> Would you like to see a genuine artifact of the COP negotiations? Have a peak at this scanned version of the final text of the Copenhagen Accord. On the same page you can see a copy of the draft text from Friday 5am, as apparently discussed by heads of state on Friday morning. A treat for the history buffs among you.
> One item that stood out: the final text mentions a $100 billion per annum fund by 2020 to address the needs of developing countries; more than expected. It says that the funding will "come from a variety of sources, public and private, bilateral and multilateral, including alternative sources of finance." Sounds a lot like "we'll find the money somehow, by golly".
> On Friday morning the COP15 business delegations issued a strong statement asking for a global agreement. They ended up with "Business, governments and society are intricately linked – climate change solutions will need all three to work together." Absolutely right.
> A window into negotiating tactics: in the early hours of the morning US negotiators inserted brackets at numerous places in the negotiating text for the main strand of the negotiations that includes all countries - the long term action plan. This effectively blocked discussions on this negotiating track. Some observers believe the US wanted to counter moves by developing countries to add their concerns to the text, effectively ensuring that discussions would have to be continued next year.

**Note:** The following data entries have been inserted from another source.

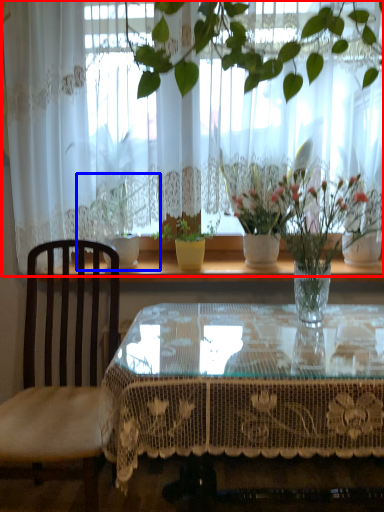 Question: Which of the following is the closest to the observer, curtain (highlighted by a red box) or houseplant (highlighted by a blue box)?

Choices:
 (A) curtain
 (B) houseplant

Answer: (A) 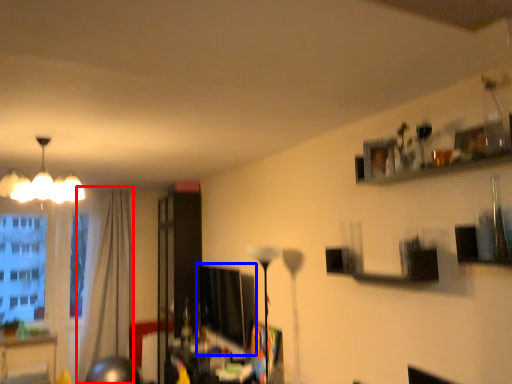 Question: Which object is further to the camera taking this photo, curtain (highlighted by a red box) or computer monitor (highlighted by a blue box)?

Choices:
 (A) curtain
 (B) computer monitor

Answer: (A) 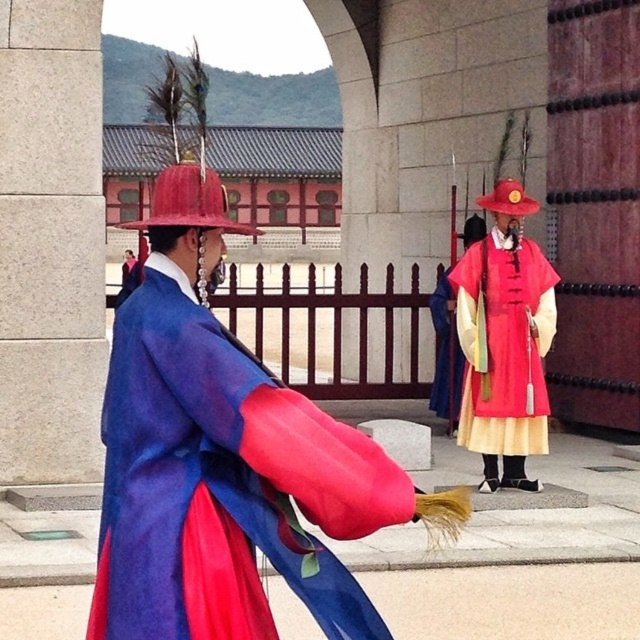 You are a photographer at this cultural event and need to capture both the matte blue silk robe at center and the matte red and yellow robe at center in a single frame. Since the camera has a limited focus area, which robe should you prioritize to ensure it is fully visible?

The matte blue silk robe at center is bigger than the matte red and yellow robe at center, so you should prioritize capturing the matte blue silk robe at center to ensure it fits within the camera frame.

You are an event planner arranging a photo shoot in the palace setting. You need to position two models wearing the matte blue silk robe at center and the matte red and yellow robe at center. According to the scene, which robe should be placed closer to the camera to maintain the original composition?

The matte blue silk robe at center should be placed closer to the camera since it is in front of the matte red and yellow robe at center in the original scene. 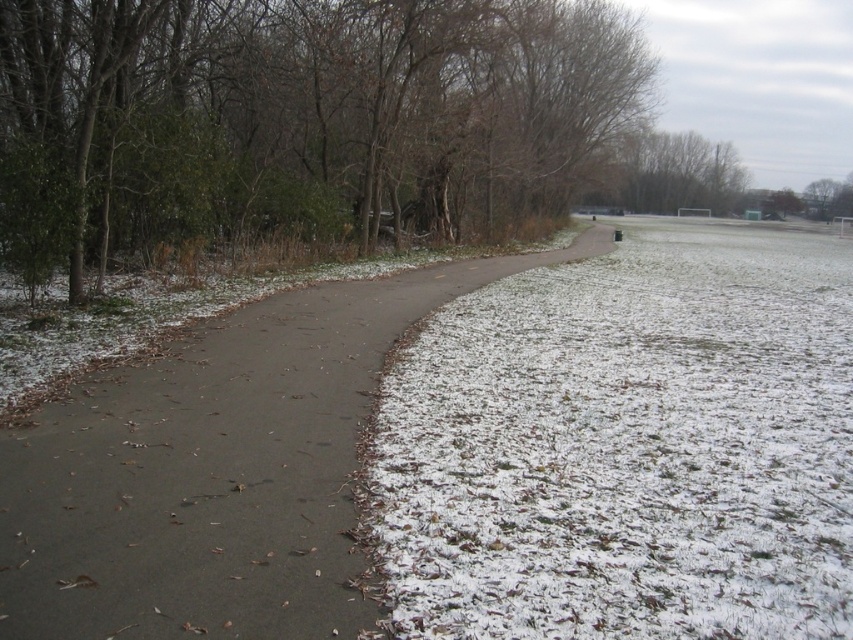 Between point (91, 136) and point (480, 276), which one is positioned behind?

Positioned behind is point (480, 276).

Which is below, green matte tree at left or sandy brown asphalt path at center?

sandy brown asphalt path at center

Who is more forward, (312, 13) or (189, 369)?

Point (189, 369)

Identify the location of green matte tree at left. The image size is (853, 640). (300, 118). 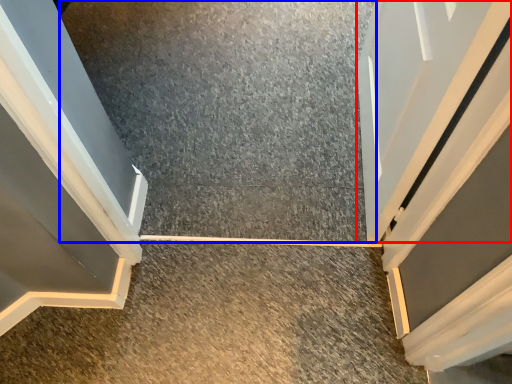 Question: Which object is closer to the camera taking this photo, door (highlighted by a red box) or concrete (highlighted by a blue box)?

Choices:
 (A) door
 (B) concrete

Answer: (A)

> COMMENT: Despite some good detail, the Copenhagen Accord is not a great agreement - nowhere near enough. Even US negotiators have admitted that the Accord won't hold global temperature rises to 2°C; http://climateinteractive.org/ has already projected the deal will, despite the assertions of the deal makers, lead to temp rises of 3.9°C. Last week the Stockholm Environment Institute was telling us that 1.5° and 350ppm are the maximum we can afford. (At least Tuvalu got this on the media agenda.)
But the Accord was never going to be enough; even if we had got a serious deal, the time lag for impacts to be felt would mean we'd miss our short window to get emissions down. Our best short-term hope is to turn mitigation into a profitable activity and hope we can raise enough private debt because of the money to be made over the long term, with a carbon price a nice bonus if and when it happens.
Whatever the Agreement, the conference marks the beginning of a new global discourse of cooperation. The extent to which nations (numbers of Heads of State) are coming together to discuss something hard and real in the full glare of galvanising global civil society activism starts us on a road. COPs will begin to be the new global forum of import, eclipsing the WTO and the G20 (which will now be seen merely as the big nations caucusing ahead of COPs). COP15 may not give us an Agreement that matters that much, but I do think it will provide the mechanism for us to work through the ghastly challenges we're going to face with environmental crisis, migration of peoples, and probably wars.
If we can construct mitigation as a profitable activity (and I believe we can) the Clean Energy race will become the next industrial boom - for those countries choosing to participate (and pity those that don't). It will, eventually, see energy prices drop substantially from where they are now, kicking off further booms. If we can use it to also push through a new generation of energy related productivity improvements, then it will prove a lasting step-up in world economic wealth (technology productivity gains being the primary driver, after cheap energy, of wealth). As long as that wealth can be enjoyed in ways that don't involve cannibalising resources and dirtying our nest, I reckon we have a good chance.
> Back to finance - I've had two exchanges this week with people setting up green fixed-interest investment funds, and two groups planning to issue green or climate bonds. Does two-by-two mean the dance is hotting up?
Hi Sean, I saw a quote from you in today's Age about Rudd's performance on climate change - that it is 'too late to rely
purely on market mechanisms
to deliver the harder and faster
emissions targets needed'. I'm happy you have made a pragmatic point about the usefulness of carbon pricing! I am a fan of market mechanisms too but the price signal will take way too long to start impacting on consumer and business behaviours. The only saving grace might be the inability of carbon-intensive businesses to obtain finance for projects and the relative ease with which clean projects will be able to get off the ground. Direct investment and mandatory government measures are the only actions which will reduce emissions in line with IPCC projections.
I think we're already seeing difficulties with the financing of carbon intensive investment - as per Ian McFarlane's comment on 4Corners that no new coal fired power plant will ever be built in Australia again. Even without a Cop Agreement, financiers are fearful of the uncertainty around carbon prices.
Yes, I agree that direct investment and a variety of mandatory policies are now needed. At least that's our only hope!